With LOCF and NOCB, we assume that the data either directly before or after is accurate enough to fill in any surrounding missing data. There are, however, other approaches we can try depending on our data. As with the previous methods of single imputation, deciding which method to use requires domain knowledge to correctly fill in the missing values.

One such alternative is BOCF, or Baseline Observation Carried Forward. In this approach, the initial values for a given variable are applied to missing values. This is a common approach in medical studies, particularly in drug studies. For example, we could assume that missing data for a reported pain level could return to the baseline value. This would happen if a drug were not working as well, so it could be a safe assumption to make if the data is trending in that direction.

Let’s look at an example dataset. In this data, we are trying to study some measure of bacteria in a patient’s body after the patient receives a drug that is supposed to reduce it. Here is a set of dummy data that could represent this:

timestamp | concentration -- | -- 2021-09-01 08:00:00 | 100 2021-09-01 08:15:00 | 98 2021-09-01 08:30:00 | 97 2021-09-01 08:45:00 | 98 2021-09-01 09:00:00 | N/A 2021-09-01 09:15:00 | 96 2021-09-01 09:30:00 | 94 2021-09-01 09:45:00 | 93 2021-09-01 10:00:00 | 90

This is a great use case for WOCF. Since we are tracking a patient’s pain level, with the goal of reducing that pain level, we would not want to assume that the patient is feeling better than they are, as that could affect their long-term recovery. Thus, we would always want to assume a higher pain level than the reality, so we can heal them more. This would look like the following code block:

# Isolate worst pain value (in this case, the highest)
worst = df['pain'].max()

# Replace all missing values with the worst value
df['pain'].fillna(value=worst, inplace=True)
oldoc63 commented 1 year ago

What are the disadvantages?

Single imputation methods are very useful when we have missing data. By using these methods, we can easily and quickly fill in missing data from contextual information in the dataset. There are, however, some disadvantages to using single imputation methods.

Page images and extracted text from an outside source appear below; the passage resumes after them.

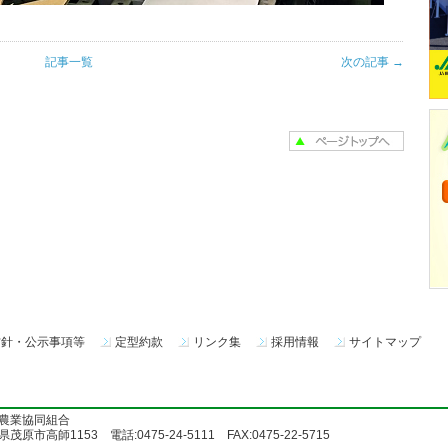
記事一覧
次の記事 →
方針・公示事項等
定型約款
リンク集
採用情報
サイトマップ
農業協同組合
茂原市高師1153 電話:0475-24-5111 FAX:0475-22-5715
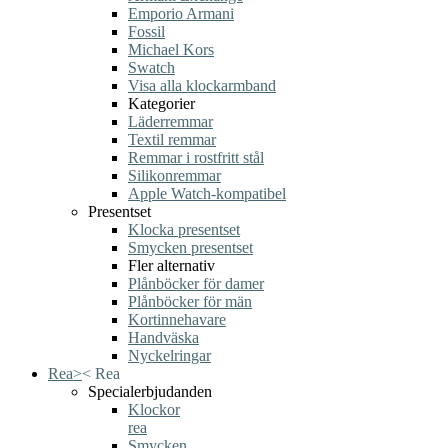
Emporio Armani
Fossil
Michael Kors
Swatch
Visa alla klockarmband
Kategorier
Läderremmar
Textil remmar
Remmar i rostfritt stål
Silikonremmar
Apple Watch-kompatibel
Presentset
Klocka presentset
Smycken presentset
Fler alternativ
Plånböcker för damer
Plånböcker för män
Kortinnehavare
Handväska
Nyckelringar
Rea
>
<
Rea
Specialerbjudanden
Klockor
rea
Smycken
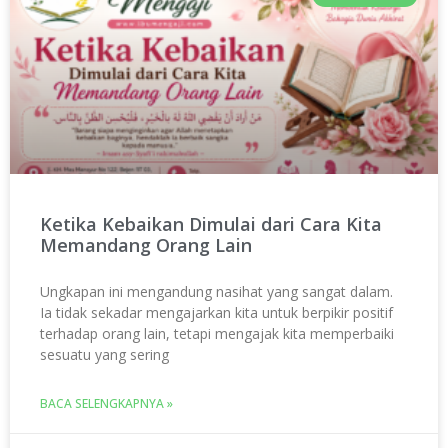
Ketika Kebaikan Dimulai dari Cara Kita
Memandang Orang Lain
Ungkapan ini mengandung nasihat yang sangat dalam.
Ia tidak sekadar mengajarkan kita untuk berpikir positif
terhadap orang lain, tetapi mengajak kita memperbaiki
sesuatu yang sering
BACA SELENGKAPNYA »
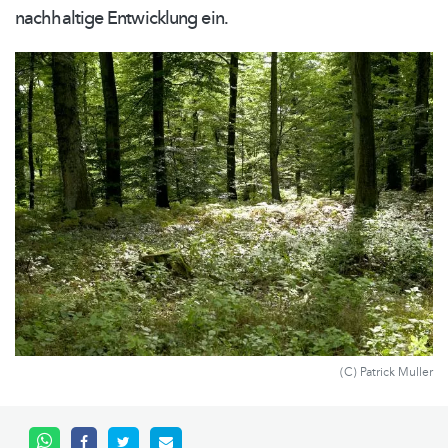
nachhaltige Entwicklung ein.
(C) Patrick Muller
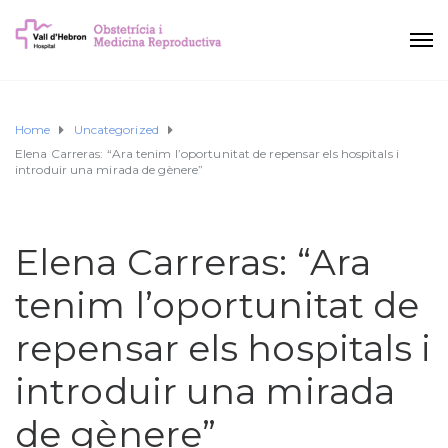
Home
Uncategorized
Elena Carreras: “Ara tenim l’oportunitat de repensar els hospitals i
introduir una mirada de gènere”
Elena Carreras: “Ara
tenim l’oportunitat de
repensar els hospitals i
introduir una mirada
de gènere”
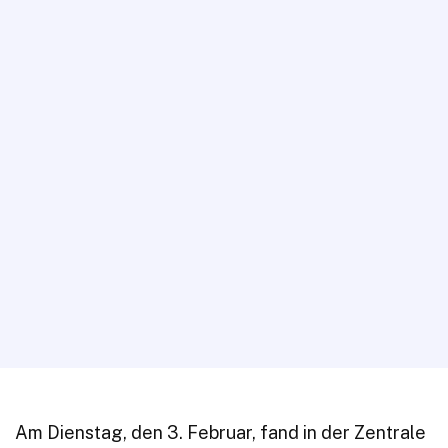
Am Dienstag, den 3. Februar, fand in der Zentrale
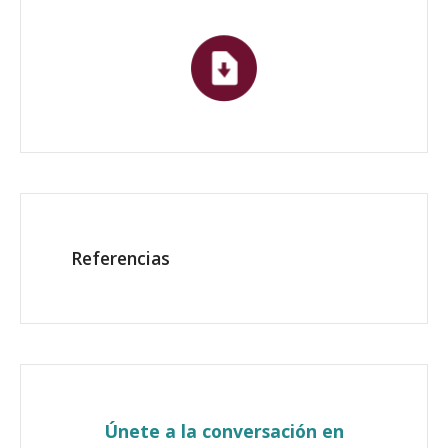
Referencias
Únete a la conversación en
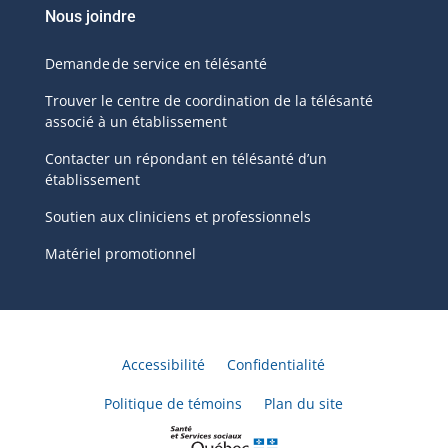
Nous joindre
Demande de service en télésanté
Trouver le centre de coordination de la télésanté
associé à un établissement
Contacter un répondant en télésanté d’un
établissement
Soutien aux cliniciens et professionnels
Matériel promotionnel
Accessibilité
Confidentialité
Politique de témoins
Plan du site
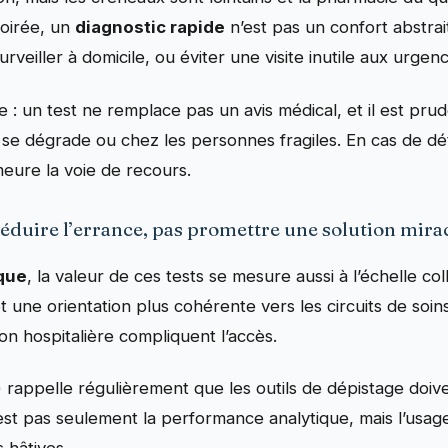
oirée, un
diagnostic rapide
n’est pas un confort abstrait 
urveiller à domicile, ou éviter une visite inutile aux urgen
e : un test ne remplace pas un avis médical, et il est pr
t se dégrade ou chez les personnes fragiles. En cas de dé
meure la voie de recours.
 réduire l’errance, pas promettre une solution mira
que
, la valeur de ces tests se mesure aussi à l’échelle col
 et une orientation plus cohérente vers les circuits de so
n hospitalière compliquent l’accès.
rappelle régulièrement que les outils de dépistage doiv
’est pas seulement la performance analytique, mais l’usag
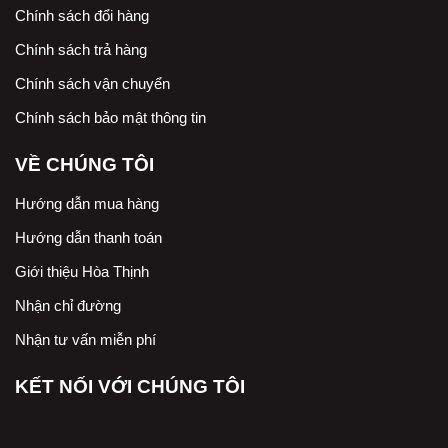
Chính sách đổi hàng
Chính sách trả hàng
Chính sách vận chuyển
Chính sách bảo mật thông tin
VỀ CHÚNG TÔI
Hướng dẫn mua hàng
Hướng dẫn thanh toán
Giới thiệu Hòa Thịnh
Nhận chỉ đường
Nhận tư vấn miễn phí
KẾT NỐI VỚI CHÚNG TÔI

The biggest disadvantage of these methods is the potential for adding bias into a dataset. When we use single imputation, we assume that the data we are using to fill in the blanks is reliable and accurate for that observation. This isn’t always the case, however. Data often will change in unexpected ways. Single imputation will ignore these potential changes and will “smooth” out our data, which could lead to inaccurate results.

In general, single imputation can be an effective technique to handle missing data for our time-series datasets. While it might not be the most sophisticated approach, it can be a useful quick-fix in the right circumstances.